Task to complete – Find the line that holds "OTHER PROJECTS", then repeat it and each line below it word for word through the end of the listing, leaving out pictures.
(Beginning of Recorded data)
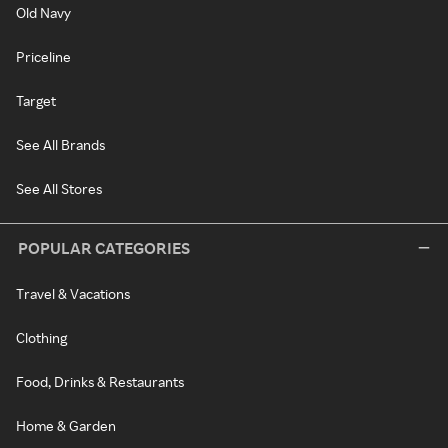
Old Navy
Priceline
Target
See All Brands
See All Stores
POPULAR CATEGORIES
Travel & Vacations
Clothing
Food, Drinks & Restaurants
Home & Garden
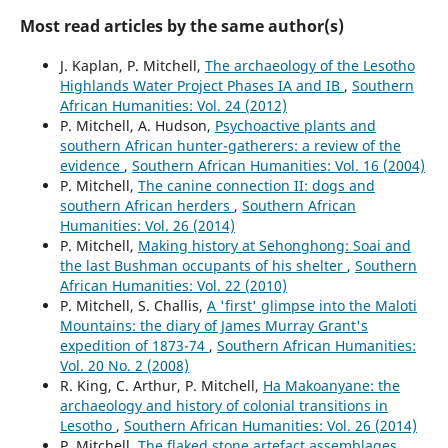
Most read articles by the same author(s)
J. Kaplan, P. Mitchell,
The archaeology of the Lesotho
Highlands Water Project Phases IA and IB
,
Southern
African Humanities: Vol. 24 (2012)
P. Mitchell, A. Hudson,
Psychoactive plants and
southern African hunter-gatherers: a review of the
evidence
,
Southern African Humanities: Vol. 16 (2004)
P. Mitchell,
The canine connection II: dogs and
southern African herders
,
Southern African
Humanities: Vol. 26 (2014)
P. Mitchell,
Making history at Sehonghong: Soai and
the last Bushman occupants of his shelter
,
Southern
African Humanities: Vol. 22 (2010)
P. Mitchell, S. Challis,
A 'first' glimpse into the Maloti
Mountains: the diary of James Murray Grant's
expedition of 1873-74
,
Southern African Humanities:
Vol. 20 No. 2 (2008)
R. King, C. Arthur, P. Mitchell,
Ha Makoanyane: the
archaeology and history of colonial transitions in
Lesotho
,
Southern African Humanities: Vol. 26 (2014)
P. Mitchell,
The flaked stone artefact assemblages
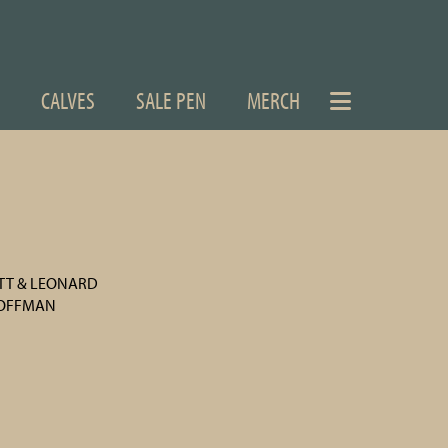
CALVES
SALE PEN
MERCH
ETT & LEONARD
HOFFMAN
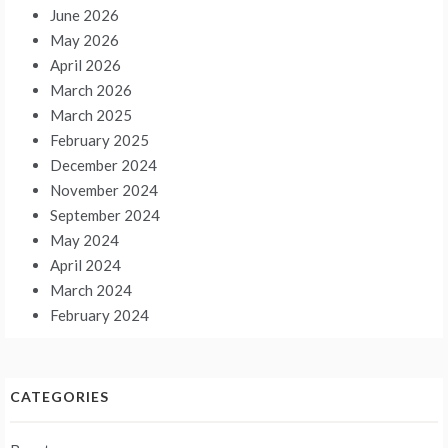
June 2026
May 2026
April 2026
March 2026
March 2025
February 2025
December 2024
November 2024
September 2024
May 2024
April 2024
March 2024
February 2024
CATEGORIES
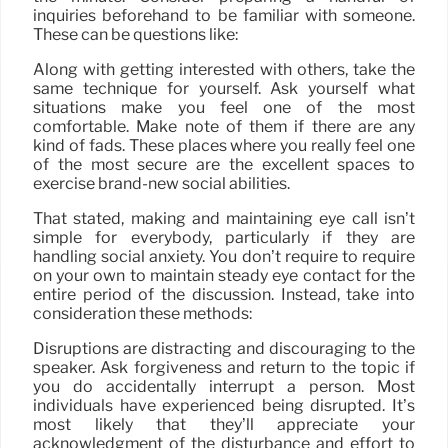
inquiries beforehand to be familiar with someone.
These can be questions like:
Along with getting interested with others, take the
same technique for yourself. Ask yourself what
situations make you feel one of the most
comfortable. Make note of them if there are any
kind of fads. These places where you really feel one
of the most secure are the excellent spaces to
exercise brand-new social abilities.
That stated, making and maintaining eye call isn’t
simple for everybody, particularly if they are
handling social anxiety. You don’t require to require
on your own to maintain steady eye contact for the
entire period of the discussion. Instead, take into
consideration these methods:
Disruptions are distracting and discouraging to the
speaker. Ask forgiveness and return to the topic if
you do accidentally interrupt a person. Most
individuals have experienced being disrupted. It’s
most likely that they’ll appreciate your
acknowledgment of the disturbance and effort to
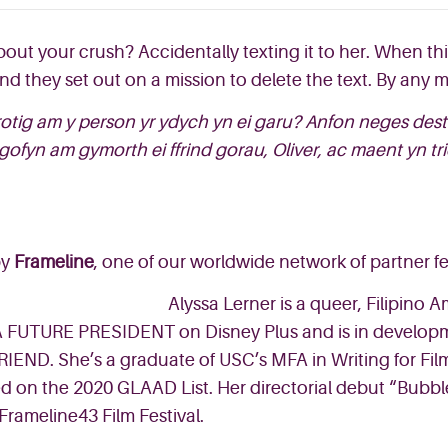
about your crush? Accidentally texting it to her. When t
, and they set out on a mission to delete the text. By any
rotig am y person yr ydych yn ei garu? Anfon neges des
fyn am gymorth ei ffrind gorau, Oliver, ac maent yn trio
y
Frameline
, one of our worldwide network of partner fes
Alyssa Lerner is a queer, Filipino
 A FUTURE PRESIDENT on Disney Plus and is in developme
IEND. She’s a graduate of USC’s MFA in Writing for Film 
d on the 2020 GLAAD List. Her directorial debut “Bubbl
Frameline43 Film Festival.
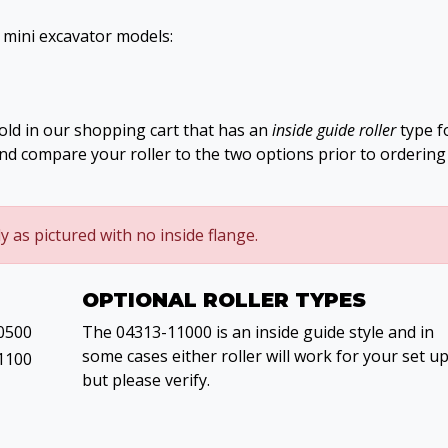
g mini excavator models:
old in our shopping cart that has an
inside guide roller
type f
and compare your roller to the two options prior to ordering
ly as pictured with no inside flange.
OPTIONAL ROLLER TYPES
0500
The 04313-11000 is an inside guide style and in
some cases either roller will work for your set u
1100
but please verify.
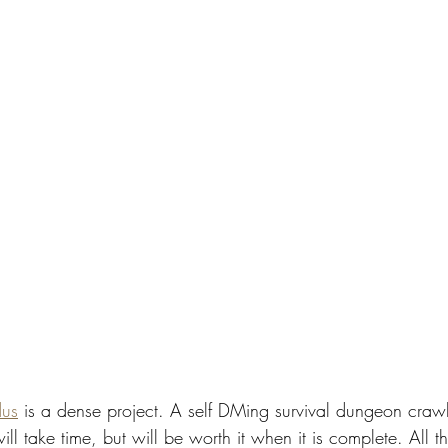
dus
 is a dense project. A self DMing survival dungeon crawl
ill take time, but will be worth it when it is complete. All t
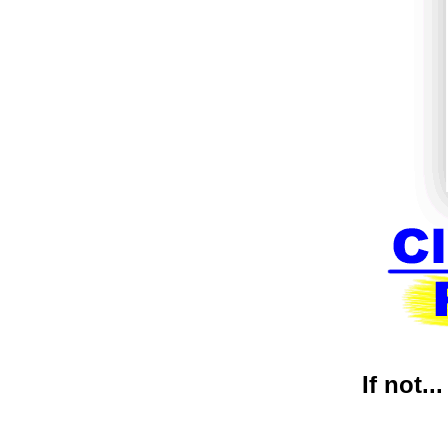
If not..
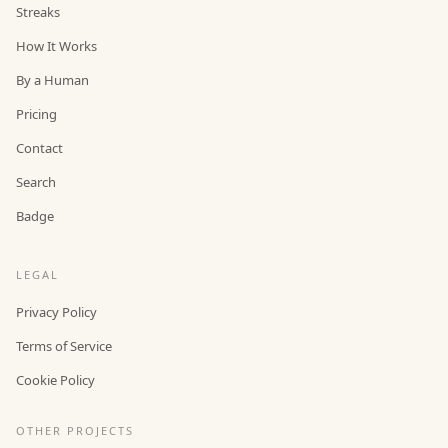
Streaks
How It Works
By a Human
Pricing
Contact
Search
Badge
LEGAL
Privacy Policy
Terms of Service
Cookie Policy
OTHER PROJECTS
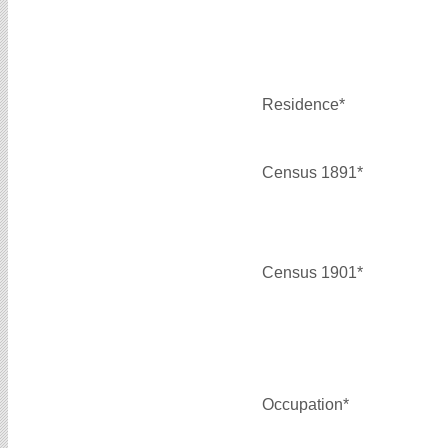
Residence*
Census 1891*
Census 1901*
Occupation*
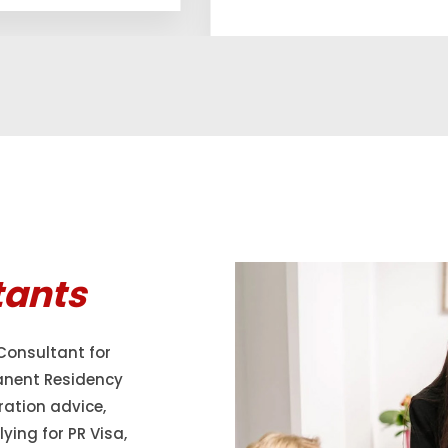
tants
Consultant for
anent Residency
ration advice,
ying for PR Visa,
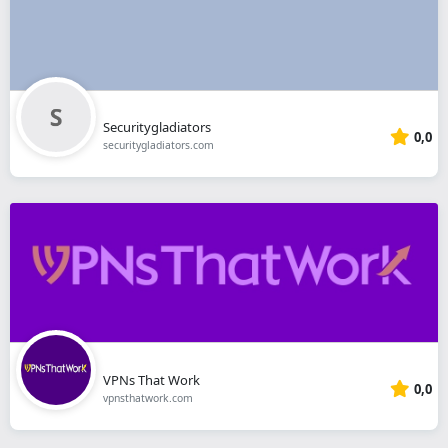
Securitygladiators
0,0
securitygladiators.com
VPNs That Work
0,0
vpnsthatwork.com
(End of Recorded data)
Task response –
OTHER PROJECTS
Residence*
Census 1891*
Census 1901*
Occupation*
tants
Consultant for
anent Residency
ration advice,
ying for PR Visa,
Securitygladiators
0,0
securitygladiators.com
VPNs That Work
0,0
vpnsthatwork.com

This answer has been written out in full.